_Task requirements_
Up to and including the line with "FCT, Plateau, Adamawa, Taraba, and", write out the listing from its first line, minus the pictures.

--- Record set Enclosed Below ---

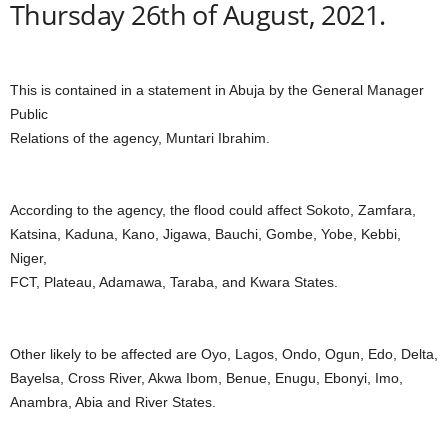
Thursday 26th of August, 2021.
This is contained in a statement in Abuja by the General Manager
Public
Relations of the agency, Muntari Ibrahim.
According to the agency, the flood could affect Sokoto, Zamfara,
Katsina, Kaduna, Kano, Jigawa, Bauchi, Gombe, Yobe, Kebbi,
Niger,
FCT, Plateau, Adamawa, Taraba, and Kwara States.
Other likely to be affected are Oyo, Lagos, Ondo, Ogun, Edo, Delta,
Bayelsa, Cross River, Akwa Ibom, Benue, Enugu, Ebonyi, Imo,
Anambra, Abia and River States.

--- End of Enclosed Record set ---

_Response below_
Thursday 26th of August, 2021.
This is contained in a statement in Abuja by the General Manager
Public
Relations of the agency, Muntari Ibrahim.
According to the agency, the flood could affect Sokoto, Zamfara,
Katsina, Kaduna, Kano, Jigawa, Bauchi, Gombe, Yobe, Kebbi,
Niger,
FCT, Plateau, Adamawa, Taraba, and Kwara States.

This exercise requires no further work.